Course: Data Science for Electron Microscopy | FAU Erlangen-Nürnberg
Tools: Python · PyTorch · NumPy · Matplotlib · scikit-learn · h5py

💻 Notebook (report + code)


Overview

Unsupervised dimensionality reduction of a 4D-STEM dataset from a WS₂/WSe₂ lateral heterojunction. The project reproduces the hierarchical K-means clustering of Shi et al. (2022) and extends it with fully connected autoencoder (AE) and variational autoencoder (VAE) models in PyTorch, comparing learned latent-space representations against the handcrafted STD-feature baseline.

Dataset and reference methodology: Shi et al., npj Computational Materials 8, 114 (2022).


Pipeline

1 — Data Loading, Alignment & ADF Reconstruction

The raw 4D-STEM dataset (cbed_wide2.mat) is loaded from HDF5 format. Probe drift is corrected by iteratively aligning the center of mass of the direct beam to sub-pixel precision. The annular dark-field (ADF) image is reconstructed by integrating diffraction intensity over high scattering angles, yielding a real-space image dominated by the heavy tungsten columns common to both WS₂ and WSe₂.
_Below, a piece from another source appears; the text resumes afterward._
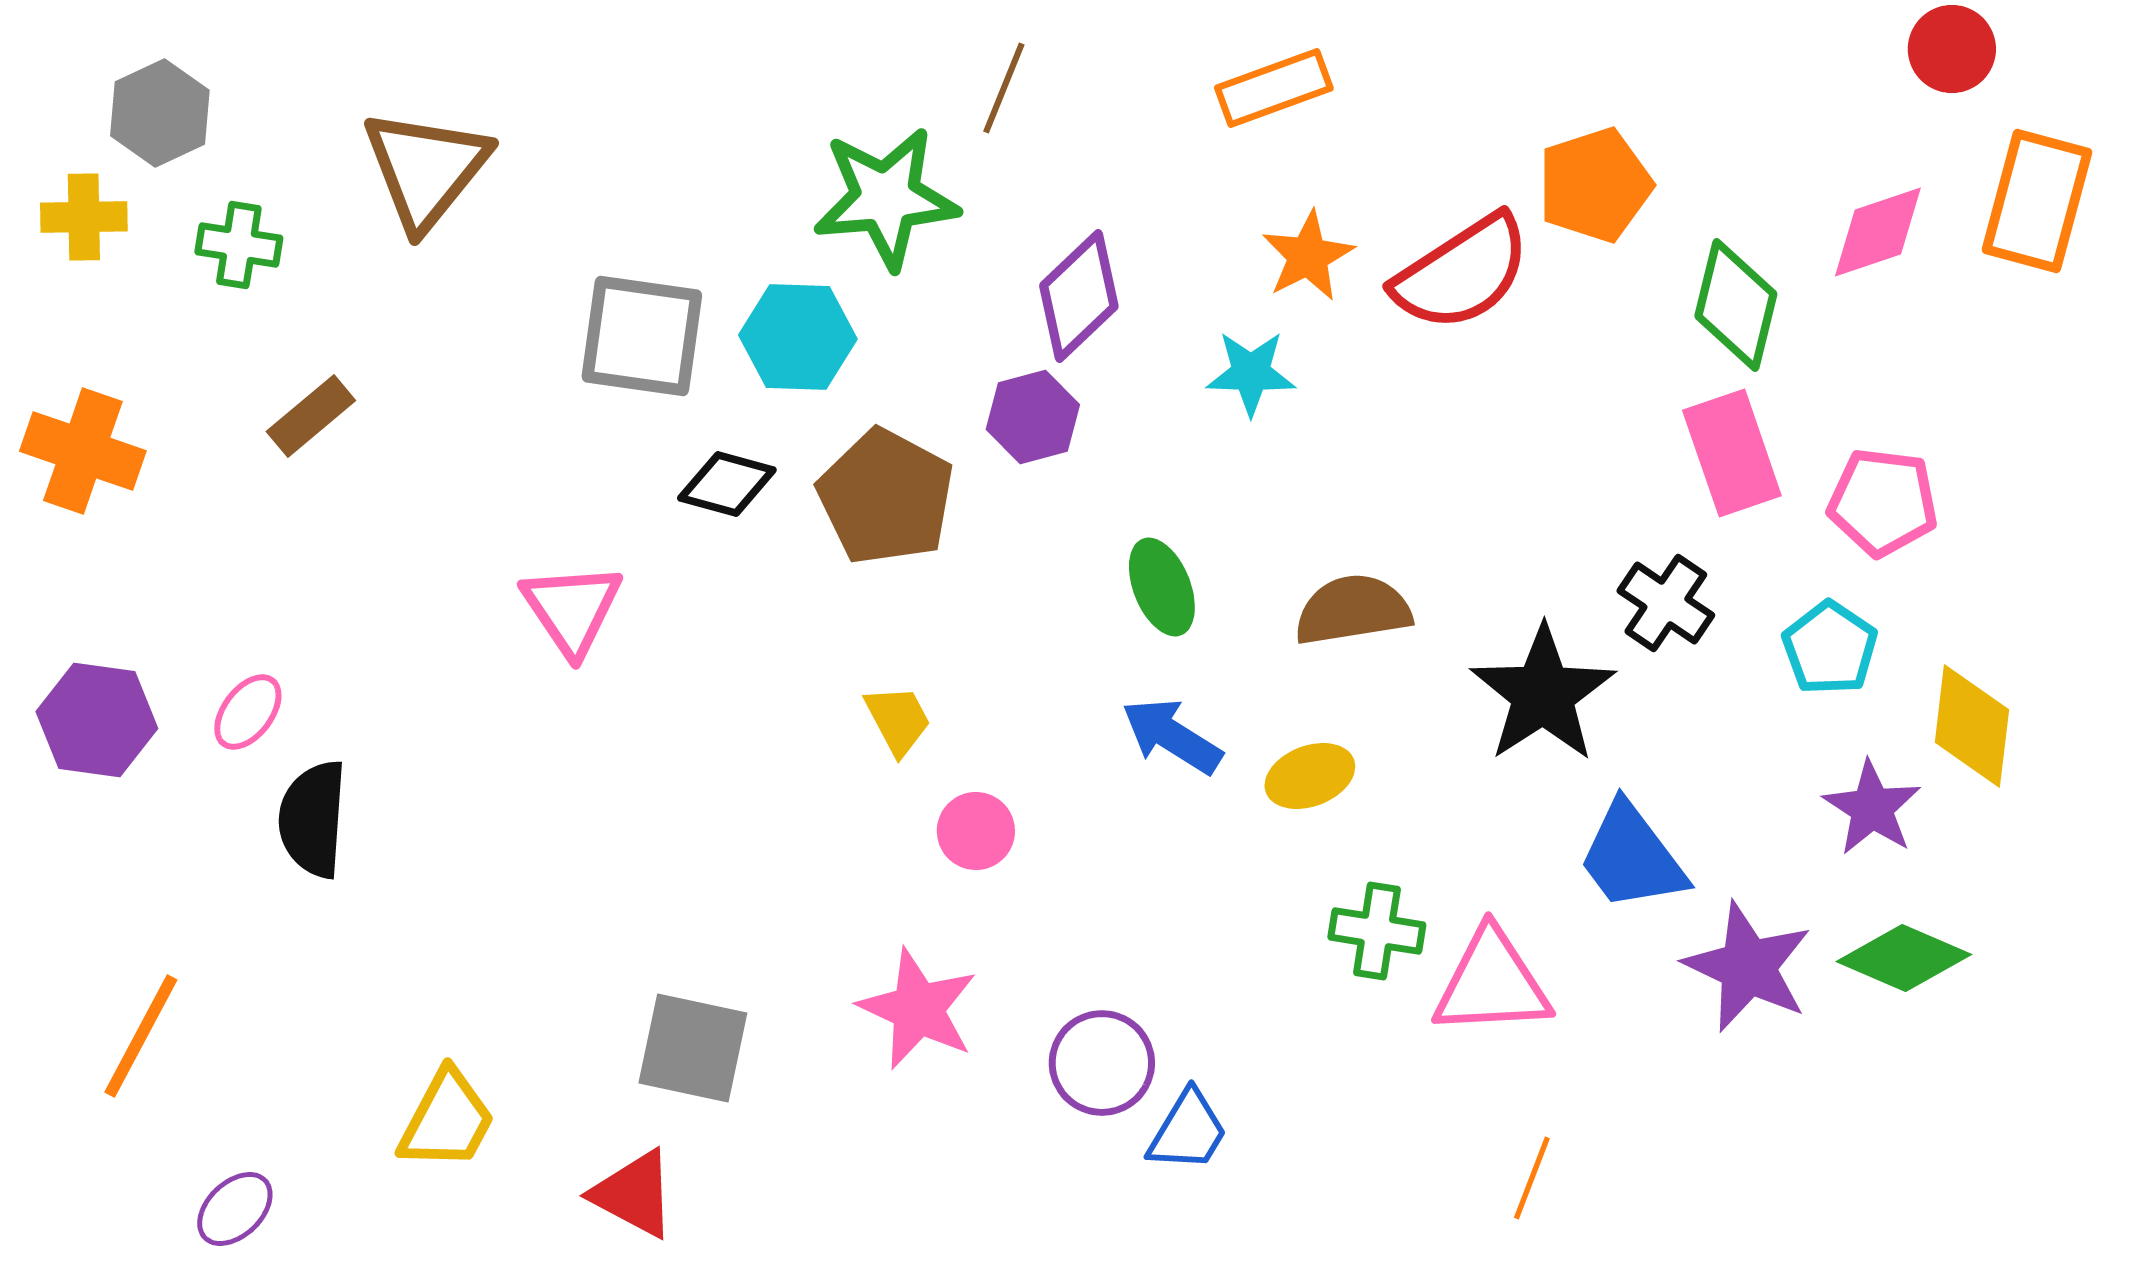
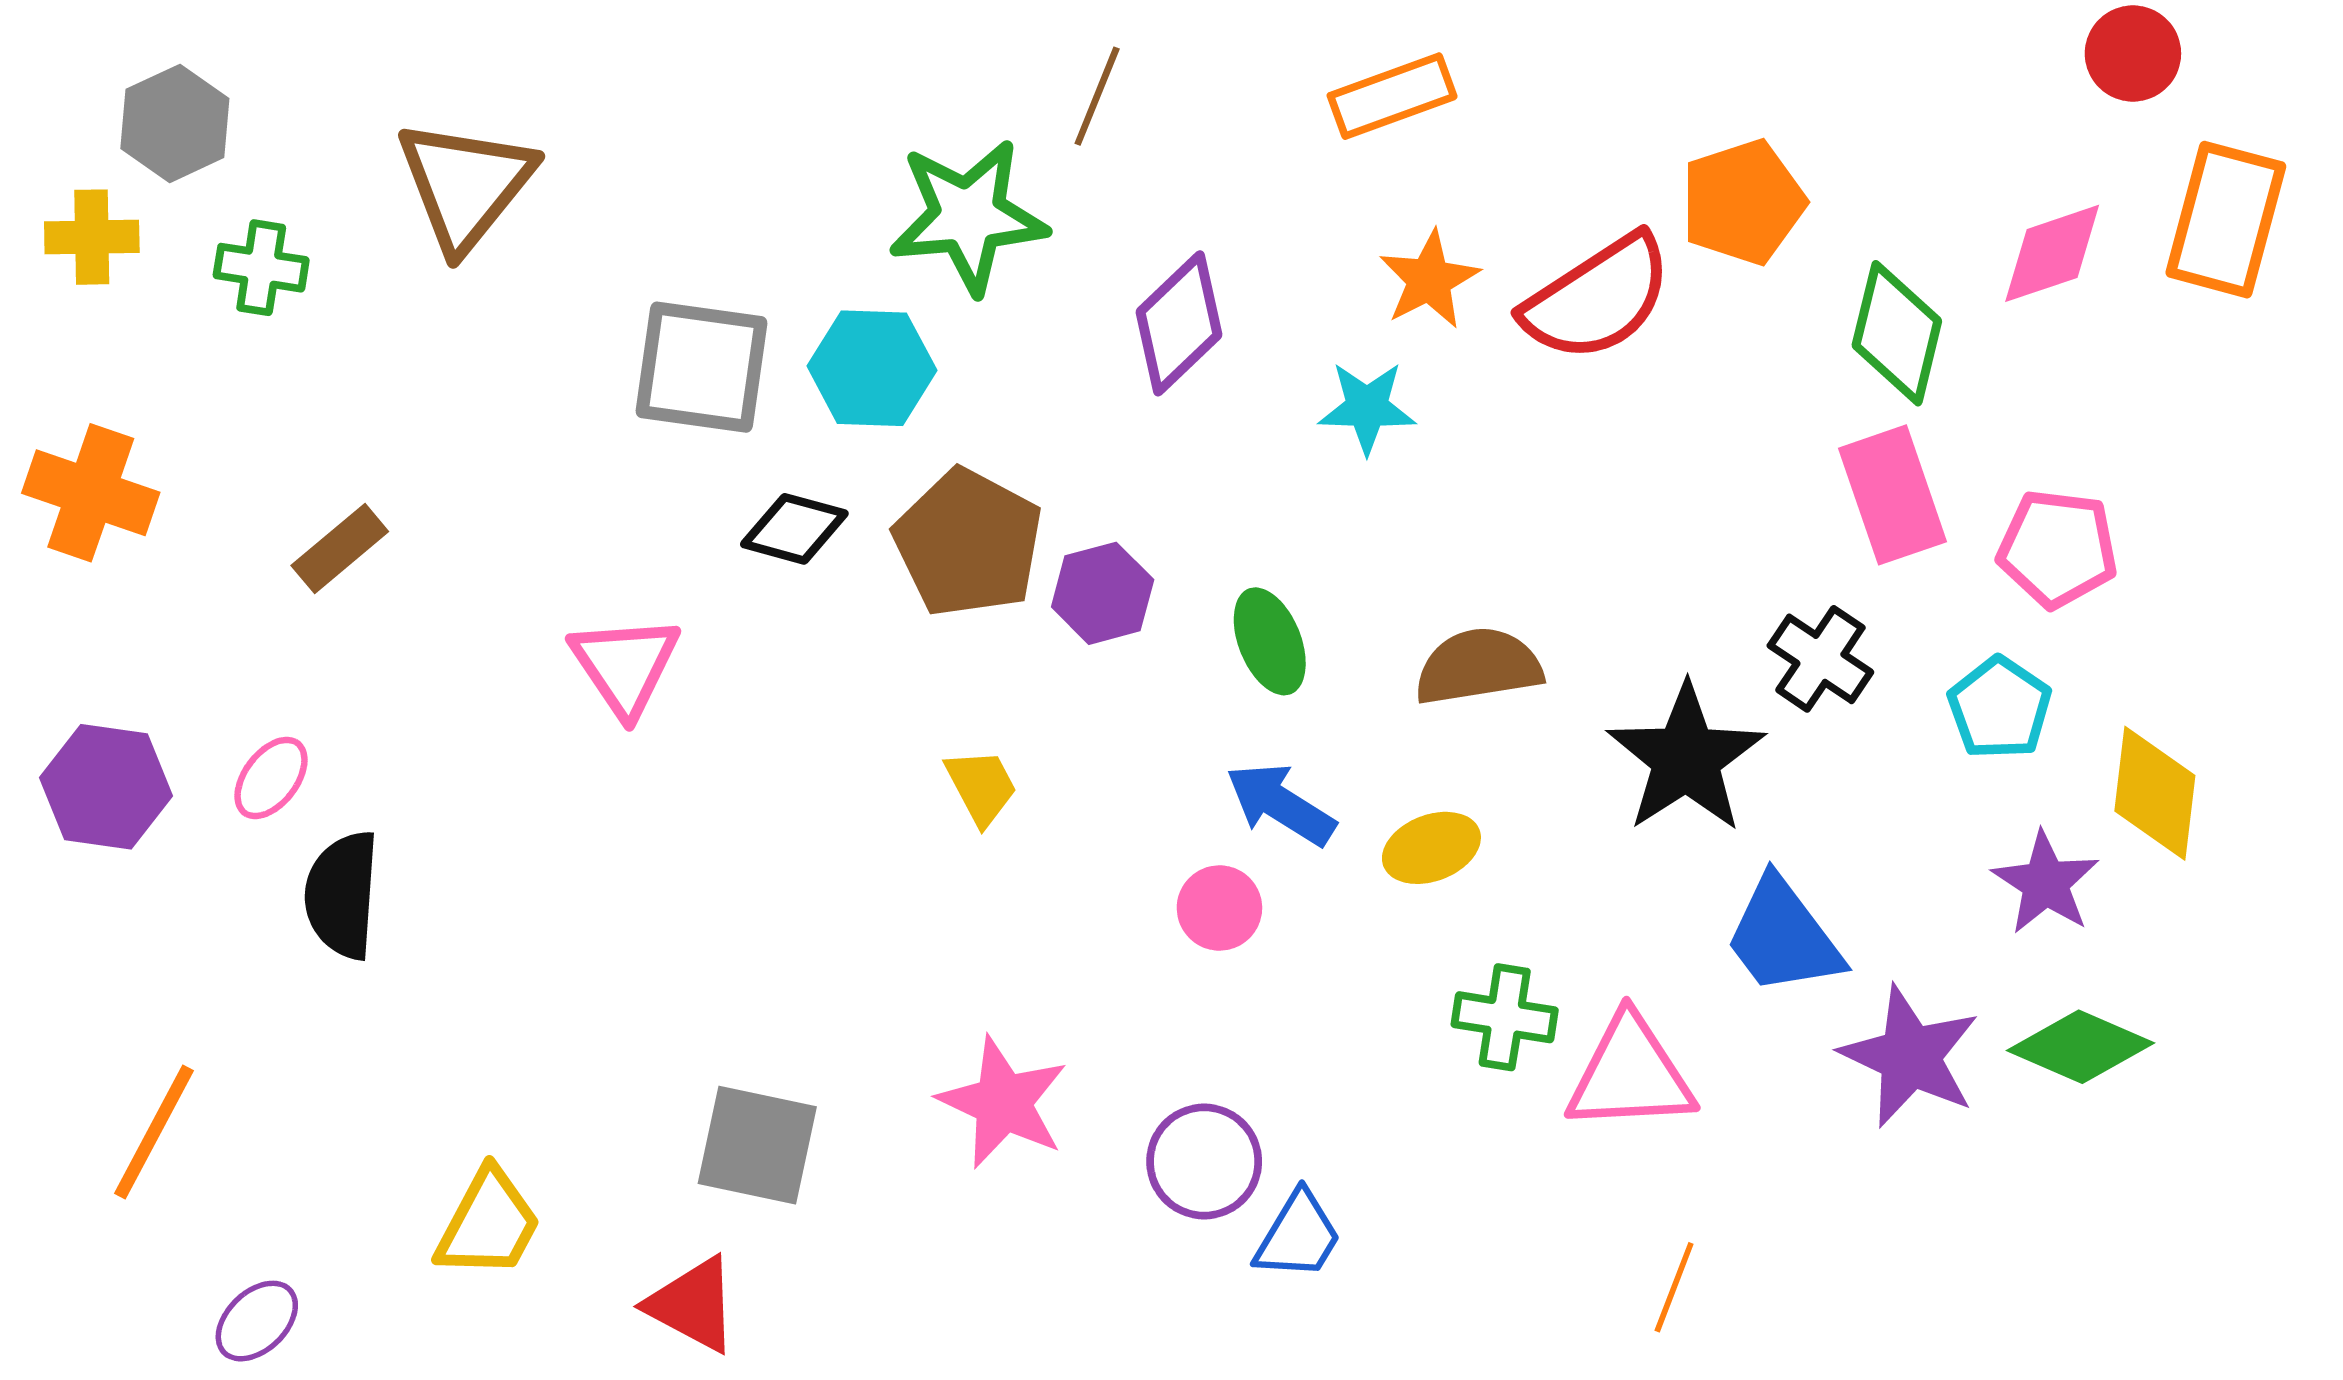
brown rectangle: (311, 416) -> (340, 548), moved
purple hexagon: (1033, 417) -> (1103, 593), moved
pink circle: (976, 831) -> (1219, 908), moved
ADF image — WS₂/WSe₂ lateral heterojunction flake. The outer triangular region is WS₂; the inner ring is WSe₂. Tungsten-dominated contrast makes the two materials indistinguishable here.

2 — Log-STD Map & Reciprocal-Space Masking

The standard deviation (STD) of diffraction intensity across all scan positions is computed per detector pixel and displayed on a log scale. An annular mask (inner radius = 24 px, outer radius = 57 px) isolates the Bragg disk signal region, excluding the direct beam and the zero-padded periphery introduced by alignment shifts. High-variance pixels within this annulus (top 30% of STD) are selected as the feature vector for each diffraction pattern, reducing the input dimensionality from the full detector array to the structurally informative diffraction signal only.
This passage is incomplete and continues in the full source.